The last roll of film I ever developed was from a dead man.

Before digital cameras reduced photographs to pixels - images that fly through cyberspace like Captain Kirk beaming back to the Enterprise - a young man lived in our house. This nineteen year old, a boy really, moved in with us so he could teach grade school kids about his country, Israel. Ilan came for a year, leaving three younger brothers and Russian parents behind, but never quite out-of-reach, with telephones and email connecting them like the strongest of threads.

On the day he moved in, Ilan was worried about his proficiency in English. "I don't want to be a..." he started, then grabbed his dictionary. "An encumbrance." I knew right then that I'd have to bone up on my own English vocabulary.

Thin and tall, with straight black hair he'd gel to a high sheen, Ilan began each day standing at our kitchen sink, sipping instant coffee - black - nibbling on toast and staring out at the surrounding landscape. He loved our property - set on a river - with clusters of trees rising from the opposite bank. "Whoa - this is so cool," he'd say of everything, everyday. Then he'd snap a picture.

Ilan courted life through a lens. He kept his Olympus with him at all times - never knowing what would inspire him. It could be a frolic in the woods with his friends. It could be first snow covering our lawn. It could be the steps of the Metropolitan Museum of Art at night. Or it could be me, goofing around with my son's ski mask.

His camera sat by his side when he plowed his car into a guardrail on a snowy January afternoon. Unlike Ilan, it emerged unscathed.

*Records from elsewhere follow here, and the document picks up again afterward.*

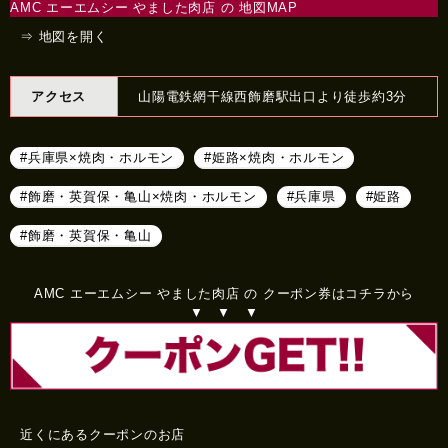
AMC エーエムシー やました肉店 の 地図MAP
⇒ 地図を開く
アクセス
山陽電鉄網干線西飾磨駅出口より徒歩約3分
#兵庫県×焼肉・ホルモン
#姫路×焼肉・ホルモン
#飾磨・英賀保・亀山×焼肉・ホルモン
#兵庫県
#姫路
#飾磨・英賀保・亀山
AMC エーエムシー やました肉店 の クーポン券はコチラから
▼ ▼ ▼
近くにあるクーポンのお店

The hospital called me first, and I rushed there to find Ilan unconscious, on life support, his black hair still perfectly coifed. Twenty-four hours later, after his bereaved parents had flown over from Israel to find their first born warm to the touch but brain dead, I decided to go home and comb through Ilan's things. I needed proof that up until the day of the crash, Ilan's mind was fully engaged in life's miracles, however small. And I knew I'd find those miracles in the coils of negatives still undeveloped.

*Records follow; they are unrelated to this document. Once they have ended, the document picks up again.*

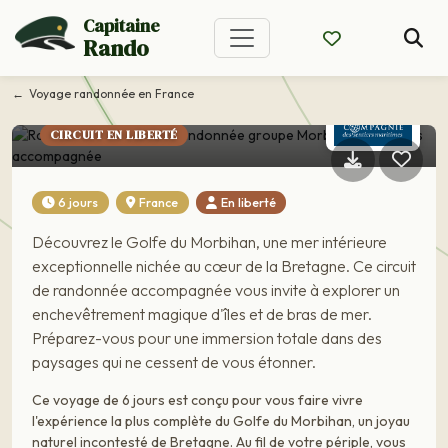
Randonnée Morbihan :
Capitaine
randonnée groupe
Rando
Morbihan et ses îles
Voyage randonnée en France
accompagnée
CIRCUIT EN LIBERTÉ
6 jours
France
En liberté
Découvrez le Golfe du Morbihan, une mer intérieure
exceptionnelle nichée au cœur de la Bretagne. Ce circuit
de randonnée accompagnée vous invite à explorer un
enchevêtrement magique d'îles et de bras de mer.
Préparez-vous pour une immersion totale dans des
paysages qui ne cessent de vous étonner.
Ce voyage de 6 jours est conçu pour vous faire vivre
l'expérience la plus complète du Golfe du Morbihan, un joyau
naturel incontesté de Bretagne. Au fil de votre périple, vous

There were four rolls of 36. I took them to a local One-Hour-Photo lab.

The pictures told the story of Ilan's life in America - the life of a mature teen seeing the humor and simple beauty of a new culture. There were Michiel and Yifat making silly faces on the train to New York. There was Leor pushing Daniel down in the snow. There was Ilan with my oldest son flipped over his back - being a cool "big brother." There were pictures of his students and photographs of autumn trees blazing with color. He took shots of houses outrageously festooned with Christmas lights. And shots of snow falling on stark trees, right outside the window of his room.

I took the piles of photographs to the hospital and gave them to Ilan's parents. They shuffled through the stack, crying and smiling, still in shock. How could these pieces of paper be more alive than the body in the next room breathing only though machines? .

Those were the very last rolls of film I ever developed. Since then, I've been taking digital pictures that remain, for the most part, flashes of color inside my camera. There's something earthly and real about the results from old fashioned 35mm film . Digital photos are ethereal - belonging to the spirit world. Ilan must have taken thousands by now.